US 11,816,913 B2
Methods and systems for extracting information from document images
Mouli Rastogi, Gurgaon (IN); Syed Afshan Ali, Gurgaon (IN); Mrinal Rawat, Gurgaon (IN); Lovekesh Vig, Gurgaon (IN); Puneet Agarwal, Noida (IN); Gautam Shroff, Gurgaon (IN); and Ashwin Srinivasan, Goa (IN)
Assigned to Tata Consultancy Services Limited, Mumbai (IN)
Filed by Tata Consultancy Services Limited, Mumbai (IN)
Filed on May 27, 2021, as Appl. No. 17/332,021.
Claims priority of application No. 202121008796 (IN), filed on Mar. 2, 2021.
Prior Publication US 2022/0284215 A1, Sep. 8, 2022
Int. Cl. G06K 9/00 (2022.01); G06F 16/93 (2019.01); G06F 16/901 (2019.01); G06K 9/62 (2022.01); G06K 9/40 (2006.01); G06K 9/46 (2006.01); G06V 30/418 (2022.01); G06V 10/30 (2022.01); G06V 10/426 (2022.01); G06V 10/75 (2022.01); G06V 30/413 (2022.01); G06V 30/414 (2022.01); G06F 18/21 (2023.01); G06F 18/22 (2023.01); G06V 30/18 (2022.01)

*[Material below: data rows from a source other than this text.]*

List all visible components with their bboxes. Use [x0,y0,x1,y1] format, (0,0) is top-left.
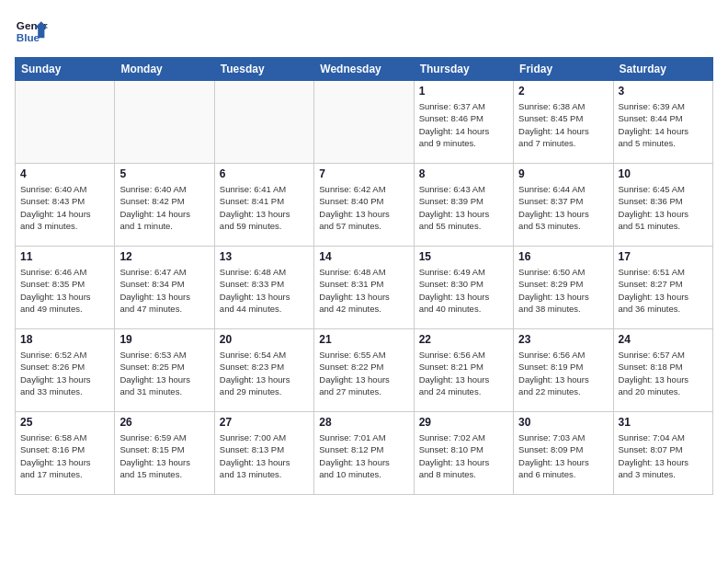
calendar-week-row: 4Sunrise: 6:40 AM Sunset: 8:43 PM Daylig… [16,164,713,247]
weekday-header-cell: Tuesday [214,58,313,81]
calendar-day-cell: 6Sunrise: 6:41 AM Sunset: 8:41 PM Daylig… [214,164,313,247]
day-info: Sunrise: 6:39 AM Sunset: 8:44 PM Dayligh… [619,100,708,149]
calendar-day-cell: 1Sunrise: 6:37 AM Sunset: 8:46 PM Daylig… [414,81,513,164]
calendar-day-cell: 29Sunrise: 7:02 AM Sunset: 8:10 PM Dayli… [414,412,513,495]
day-number: 27 [220,416,309,429]
weekday-header-cell: Wednesday [314,58,414,81]
day-number: 17 [619,250,708,263]
svg-text:Blue: Blue [17,31,40,43]
calendar-day-cell: 8Sunrise: 6:43 AM Sunset: 8:39 PM Daylig… [414,164,513,247]
day-info: Sunrise: 6:48 AM Sunset: 8:33 PM Dayligh… [220,266,309,315]
day-number: 3 [619,85,708,98]
day-info: Sunrise: 6:48 AM Sunset: 8:31 PM Dayligh… [319,266,408,315]
calendar-day-cell: 18Sunrise: 6:52 AM Sunset: 8:26 PM Dayli… [16,329,115,412]
day-info: Sunrise: 6:56 AM Sunset: 8:21 PM Dayligh… [419,349,508,397]
day-number: 14 [319,250,408,263]
day-number: 19 [119,333,209,346]
calendar-day-cell: 4Sunrise: 6:40 AM Sunset: 8:43 PM Daylig… [16,164,115,247]
calendar-week-row: 1Sunrise: 6:37 AM Sunset: 8:46 PM Daylig… [16,81,713,164]
calendar-week-row: 25Sunrise: 6:58 AM Sunset: 8:16 PM Dayli… [16,412,713,495]
calendar-day-cell [314,81,414,164]
day-info: Sunrise: 7:02 AM Sunset: 8:10 PM Dayligh… [419,431,508,480]
day-number: 18 [20,333,109,346]
calendar-day-cell: 26Sunrise: 6:59 AM Sunset: 8:15 PM Dayli… [115,412,214,495]
day-number: 8 [419,167,508,180]
calendar-day-cell: 9Sunrise: 6:44 AM Sunset: 8:37 PM Daylig… [514,164,613,247]
day-info: Sunrise: 6:56 AM Sunset: 8:19 PM Dayligh… [518,349,608,397]
calendar-day-cell: 27Sunrise: 7:00 AM Sunset: 8:13 PM Dayli… [214,412,313,495]
calendar-day-cell: 21Sunrise: 6:55 AM Sunset: 8:22 PM Dayli… [314,329,414,412]
calendar-day-cell: 20Sunrise: 6:54 AM Sunset: 8:23 PM Dayli… [214,329,313,412]
calendar-table: SundayMondayTuesdayWednesdayThursdayFrid… [15,57,713,495]
day-info: Sunrise: 6:52 AM Sunset: 8:26 PM Dayligh… [20,349,109,397]
weekday-header-cell: Sunday [16,58,115,81]
day-number: 25 [20,416,109,429]
calendar-day-cell: 16Sunrise: 6:50 AM Sunset: 8:29 PM Dayli… [514,247,613,329]
day-number: 31 [619,416,708,429]
day-info: Sunrise: 6:43 AM Sunset: 8:39 PM Dayligh… [419,183,508,232]
day-number: 15 [419,250,508,263]
day-number: 11 [20,250,109,263]
day-info: Sunrise: 6:49 AM Sunset: 8:30 PM Dayligh… [419,266,508,315]
day-number: 22 [419,333,508,346]
weekday-header-row: SundayMondayTuesdayWednesdayThursdayFrid… [16,58,713,81]
day-info: Sunrise: 6:38 AM Sunset: 8:45 PM Dayligh… [518,100,608,149]
day-info: Sunrise: 6:50 AM Sunset: 8:29 PM Dayligh… [518,266,608,315]
calendar-week-row: 18Sunrise: 6:52 AM Sunset: 8:26 PM Dayli… [16,329,713,412]
day-number: 2 [518,85,608,98]
calendar-day-cell [16,81,115,164]
weekday-header-cell: Monday [115,58,214,81]
calendar-day-cell: 22Sunrise: 6:56 AM Sunset: 8:21 PM Dayli… [414,329,513,412]
calendar-day-cell: 12Sunrise: 6:47 AM Sunset: 8:34 PM Dayli… [115,247,214,329]
day-info: Sunrise: 6:59 AM Sunset: 8:15 PM Dayligh… [119,431,209,480]
calendar-day-cell: 11Sunrise: 6:46 AM Sunset: 8:35 PM Dayli… [16,247,115,329]
day-number: 28 [319,416,408,429]
day-info: Sunrise: 6:37 AM Sunset: 8:46 PM Dayligh… [419,100,508,149]
calendar-body: 1Sunrise: 6:37 AM Sunset: 8:46 PM Daylig… [16,81,713,495]
calendar-day-cell: 23Sunrise: 6:56 AM Sunset: 8:19 PM Dayli… [514,329,613,412]
page-header: General Blue [15,15,713,48]
calendar-day-cell: 15Sunrise: 6:49 AM Sunset: 8:30 PM Dayli… [414,247,513,329]
calendar-day-cell: 17Sunrise: 6:51 AM Sunset: 8:27 PM Dayli… [613,247,712,329]
day-info: Sunrise: 7:01 AM Sunset: 8:12 PM Dayligh… [319,431,408,480]
day-number: 20 [220,333,309,346]
weekday-header-cell: Saturday [613,58,712,81]
day-number: 21 [319,333,408,346]
calendar-day-cell: 2Sunrise: 6:38 AM Sunset: 8:45 PM Daylig… [514,81,613,164]
calendar-day-cell: 5Sunrise: 6:40 AM Sunset: 8:42 PM Daylig… [115,164,214,247]
day-number: 1 [419,85,508,98]
day-number: 24 [619,333,708,346]
day-info: Sunrise: 6:40 AM Sunset: 8:43 PM Dayligh… [20,183,109,232]
day-info: Sunrise: 6:54 AM Sunset: 8:23 PM Dayligh… [220,349,309,397]
day-number: 12 [119,250,209,263]
day-number: 30 [518,416,608,429]
day-info: Sunrise: 6:41 AM Sunset: 8:41 PM Dayligh… [220,183,309,232]
day-info: Sunrise: 6:58 AM Sunset: 8:16 PM Dayligh… [20,431,109,480]
day-number: 23 [518,333,608,346]
day-info: Sunrise: 7:03 AM Sunset: 8:09 PM Dayligh… [518,431,608,480]
day-number: 10 [619,167,708,180]
logo: General Blue [15,15,48,48]
day-info: Sunrise: 6:44 AM Sunset: 8:37 PM Dayligh… [518,183,608,232]
day-info: Sunrise: 6:47 AM Sunset: 8:34 PM Dayligh… [119,266,209,315]
calendar-day-cell: 14Sunrise: 6:48 AM Sunset: 8:31 PM Dayli… [314,247,414,329]
day-info: Sunrise: 6:57 AM Sunset: 8:18 PM Dayligh… [619,349,708,397]
day-number: 16 [518,250,608,263]
weekday-header-cell: Thursday [414,58,513,81]
day-number: 6 [220,167,309,180]
day-info: Sunrise: 6:53 AM Sunset: 8:25 PM Dayligh… [119,349,209,397]
calendar-day-cell: 13Sunrise: 6:48 AM Sunset: 8:33 PM Dayli… [214,247,313,329]
day-number: 13 [220,250,309,263]
weekday-header-cell: Friday [514,58,613,81]
calendar-day-cell: 30Sunrise: 7:03 AM Sunset: 8:09 PM Dayli… [514,412,613,495]
calendar-day-cell [214,81,313,164]
day-number: 7 [319,167,408,180]
calendar-day-cell: 10Sunrise: 6:45 AM Sunset: 8:36 PM Dayli… [613,164,712,247]
day-number: 5 [119,167,209,180]
calendar-day-cell [115,81,214,164]
calendar-day-cell: 7Sunrise: 6:42 AM Sunset: 8:40 PM Daylig… [314,164,414,247]
day-number: 26 [119,416,209,429]
calendar-day-cell: 31Sunrise: 7:04 AM Sunset: 8:07 PM Dayli… [613,412,712,495]
calendar-day-cell: 24Sunrise: 6:57 AM Sunset: 8:18 PM Dayli… [613,329,712,412]
day-info: Sunrise: 6:45 AM Sunset: 8:36 PM Dayligh… [619,183,708,232]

CPC G06V 30/418 (2022.01) [G06F 16/9024 (2019.01); G06F 16/93 (2019.01); G06F 18/21 (2023.01); G06F 18/22 (2023.01); G06V 10/30 (2022.01); G06V 10/426 (2022.01); G06V 10/751 (2022.01); G06V 30/18057 (2022.01); G06V 30/413 (2022.01); G06V 30/414 (2022.01)] 10 Claims
OG exemplary drawing
 
1. A processor-implemented method (200) for extracting information from images of one or more templatized documents comprising:
receiving (202), via an input/output interface, at least one image of each of the one or more templatized documents in a predefined sequence from which the information to be extracted and a template document dataset, wherein the template document dataset includes a predefined set of template documents, a knowledge graph for each template document and a rule set for each of the one or more template documents of the set of template documents;
preprocessing (204), via one or more hardware processors, the received at least one image of each of the one or more templatized documents using a cycle generative adversarial network (GAN) to obtain a pre-processed image of each of the one or more templatized documents, wherein the pre-processing includes de-noising;
identifying (206), via the one or more hardware processors, words and sentences along with a spatial relationship for each word from each pre-processed image of the one or more templatized documents using a vision model and an optical character recognition (OCR) technique, wherein the words and sentences are identified from text, tables, charts, and checkboxes present in each pre-processed image of the one or more templatized documents;
generating (208), via the one or more hardware processors, a knowledge graph for each pre-processed image of the one or more templatized documents using a schema from the identified words and sentences, and the spatial relationship for each word, wherein each word is represented by a node, and a sub-graph for each word formed in the generated knowledge graph;
determining (210), via the one or more hardware processors, a similarity metric by comparing the generated knowledge graph of each pre-processed image with a knowledge graph of each template document present in the template document dataset using a Formal Concept Analysis (FCA), wherein the similarity metric provides at least one matched template document from the template document dataset for each pre-processed image of the one or more templatized documents; and
extracting (212), via the one or more hardware processors, the information of the pre-processed image by applying a rule set of the at least one matched template document from the template document dataset on the generated knowledge graph of each pre-processed image of the one or more templatized documents.